Task objective:
Print out each entry without alteration, and keep the pictures out.

Material supplied:

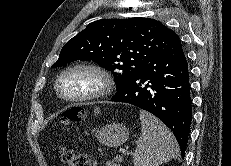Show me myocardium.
<instances>
[{
	"label": "myocardium",
	"instance_id": "f54148a6",
	"mask_svg": "<svg viewBox=\"0 0 231 166\" xmlns=\"http://www.w3.org/2000/svg\"><path fill=\"white\" fill-rule=\"evenodd\" d=\"M74 71H86L91 73L97 79V87L81 95H64L60 90L61 80L69 73ZM55 91L57 96L66 102L81 103L98 100L110 95L114 89V78L112 74L103 66L94 62H78L65 67L56 77Z\"/></svg>",
	"mask_w": 231,
	"mask_h": 166
}]
</instances>
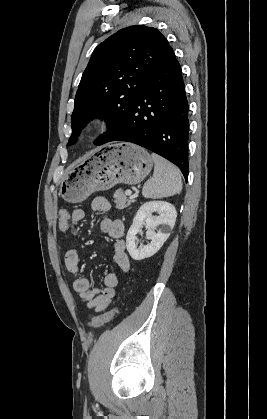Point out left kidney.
Listing matches in <instances>:
<instances>
[{"instance_id": "5707ae66", "label": "left kidney", "mask_w": 267, "mask_h": 419, "mask_svg": "<svg viewBox=\"0 0 267 419\" xmlns=\"http://www.w3.org/2000/svg\"><path fill=\"white\" fill-rule=\"evenodd\" d=\"M153 212H158L159 215L153 216ZM176 217V209L169 202L150 201L141 205L126 236V247L130 256L134 260H143L157 253L170 236ZM143 223H146V237L151 242L138 247L136 235L140 232ZM158 226H161V228L155 232Z\"/></svg>"}]
</instances>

Exercise solution:
Show me myocardium.
<instances>
[{
	"label": "myocardium",
	"instance_id": "f54148a6",
	"mask_svg": "<svg viewBox=\"0 0 231 166\" xmlns=\"http://www.w3.org/2000/svg\"><path fill=\"white\" fill-rule=\"evenodd\" d=\"M74 71H86L91 73L97 79V87L81 95H64L60 90L61 80L69 73ZM55 91L57 96L66 102L81 103L98 100L110 95L114 89V78L112 74L103 66L94 62H78L65 67L56 77Z\"/></svg>",
	"mask_w": 231,
	"mask_h": 166
}]
</instances>
Point out left kidney.
Listing matches in <instances>:
<instances>
[{"instance_id": "5707ae66", "label": "left kidney", "mask_w": 267, "mask_h": 419, "mask_svg": "<svg viewBox=\"0 0 267 419\" xmlns=\"http://www.w3.org/2000/svg\"><path fill=\"white\" fill-rule=\"evenodd\" d=\"M153 212H158L159 215L153 216ZM176 217V209L169 202L150 201L141 205L126 236V247L130 256L134 260H143L157 253L170 236ZM143 223H146V237L151 242L138 247L136 235L140 232ZM158 226H161V228L155 232Z\"/></svg>"}]
</instances>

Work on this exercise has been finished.